Perhaps the most prominent candidate running for office in Trump's shadow is David Duke, former Grand Wizard of the Ku Klux Klan, who said that he was emboldened to run for one of Louisiana's U.S. Senate seats by Trump's rise.

When referring to Syrian refugees on his radio show, Duke recently implied that bringing in large numbers of people into the United States "with a different racial heritage" would lead to the "destruction of society."

Laura Stoker, an associate professor of political science at the University of California, Berkeley, called Trump a "one-off" in presidential politics. The timing was right for the Republican nominee's rise because of the extreme partisan polarization on the issues of immigration and race, she told ATTN: in a phone interview.
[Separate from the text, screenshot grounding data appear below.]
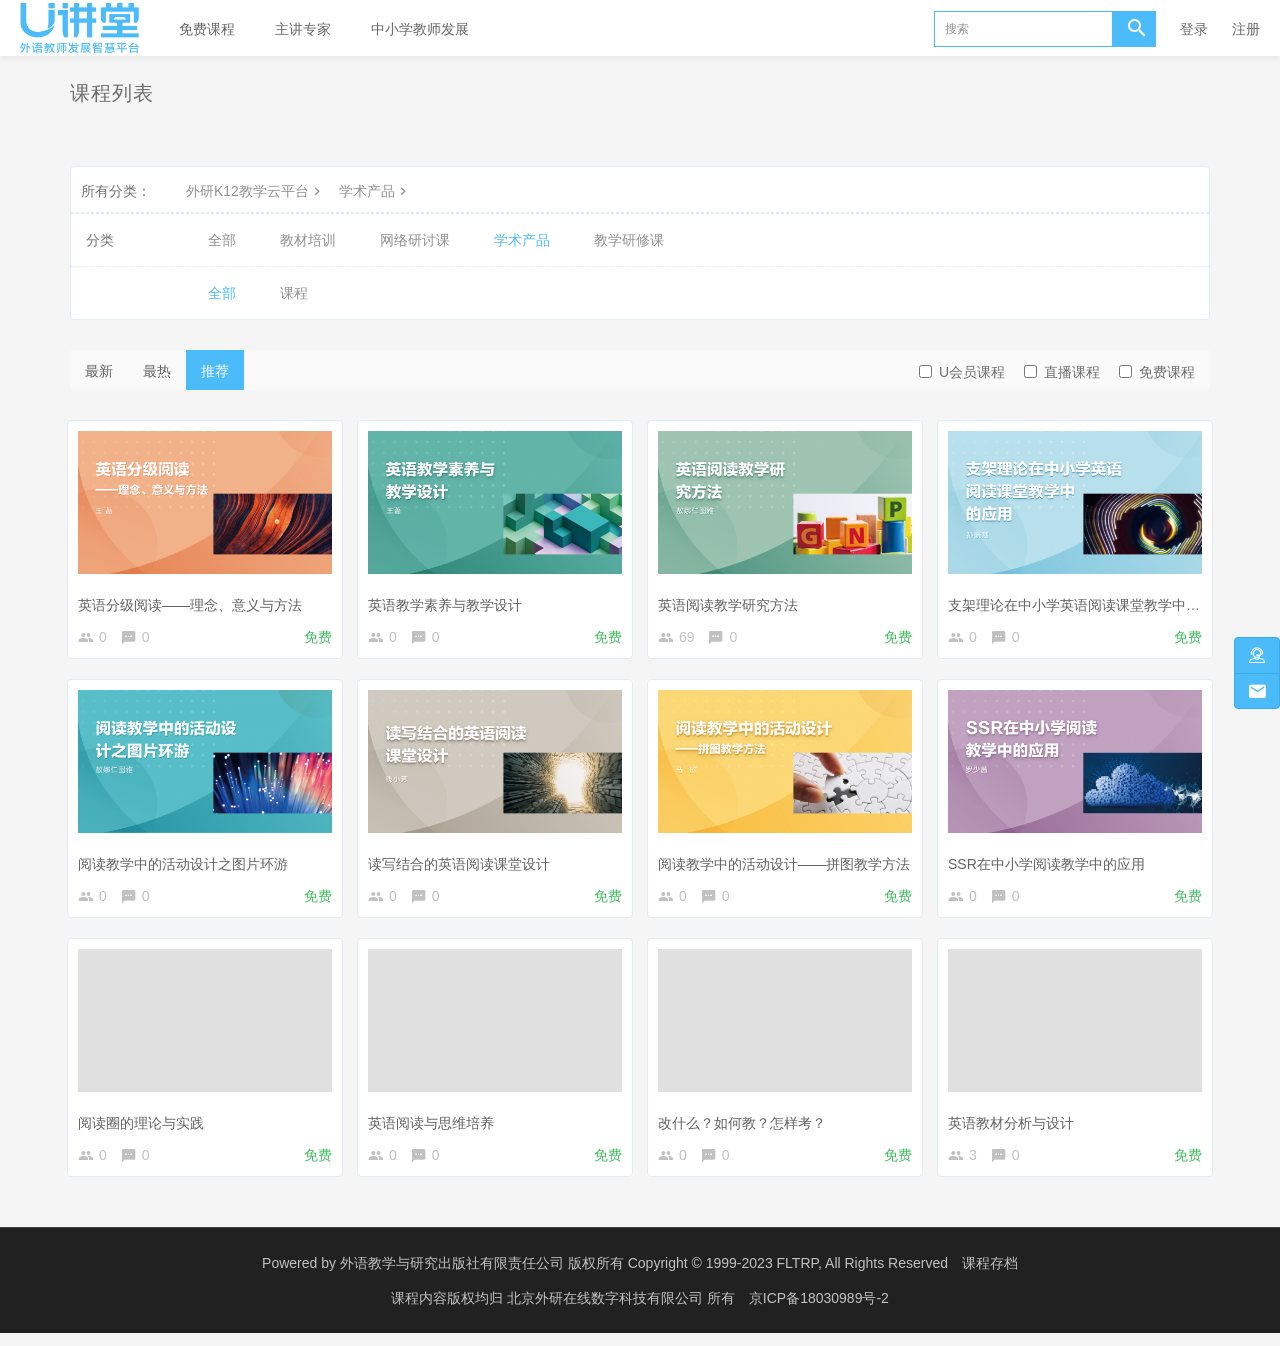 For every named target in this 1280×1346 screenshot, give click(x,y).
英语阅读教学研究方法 (733, 599)
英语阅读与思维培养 (436, 1126)
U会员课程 (962, 372)
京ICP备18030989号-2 (819, 1311)
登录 (1194, 29)
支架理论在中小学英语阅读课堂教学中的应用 (1093, 599)
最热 (157, 371)
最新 (99, 371)
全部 (222, 240)
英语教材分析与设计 (1016, 1126)
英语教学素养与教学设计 (450, 599)
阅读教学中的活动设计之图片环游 (188, 863)
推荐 (215, 371)
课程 (294, 293)
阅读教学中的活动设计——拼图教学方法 (789, 863)
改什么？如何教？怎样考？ (747, 1126)
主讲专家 (303, 29)
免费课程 (207, 29)
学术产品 (375, 191)
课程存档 (990, 1276)
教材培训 (308, 240)
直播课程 (1062, 372)
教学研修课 (629, 240)
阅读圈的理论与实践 (146, 1126)
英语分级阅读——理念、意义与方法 (195, 599)
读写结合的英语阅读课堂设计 (464, 863)
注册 (1246, 29)
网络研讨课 (415, 240)
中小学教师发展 (420, 29)
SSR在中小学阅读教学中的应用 (1051, 863)
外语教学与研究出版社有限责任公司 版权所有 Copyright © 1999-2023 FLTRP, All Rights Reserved (644, 1276)
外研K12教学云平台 (255, 191)
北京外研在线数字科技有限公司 (607, 1311)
"It's not a matter of the American public turning to the right," Stoker said. "It's a matter of the parties getting more divided."

The dynamics underlying Trump's rise were at least partly a response to the election of the first Black president, Stoker and Baum both said.

Looking ahead, the Republican Party is likely to try to come together around a more moderate candidate in the next election cycle because of the shrinking of presidential battleground states and the slight numerical advantage Democrats enjoy, Stoker said.

Stoker even imagined superdelegates playing a greater role in the Republican primary process. "I think, if anything, there's going to be more party nomination reform and concerted action to avoid a situation like this being repeated," she said.

In local elections, it's anyone's guess how successful the alt-right will be. Most candidates who have tried to copy Trump's style and rhetoric have failed miserably in their attempts to win office. But not all of them.

Matt Erickson, a Trump-style candidate, won less than 7 percent of the vote in a Minnesota primary. He told the Boston Globe that he would continue to run and "push this anti-political correctness, America First agenda."

Matt Gaetzmailer

Matt Gaetz, a candidate for the House of Representatives in Florida's 1st District, is faring better. He called Syrian refugees a "Trojan Horse" on his website under the heading "Fighting Radical Islam." He won a primary vote and is moving onto the general election.

Gaetz's district overwhelmingly supports Trump in the presidential race. The two have both taken hard stances on immigration, with Gaetz saying that "illegal immigrants" are "sucking us dry" and vowing to "crack down on sanctuary cities and the local officials that allow them to exist."

If this trend continues, such rhetoric could become the status quo in U.S. politics.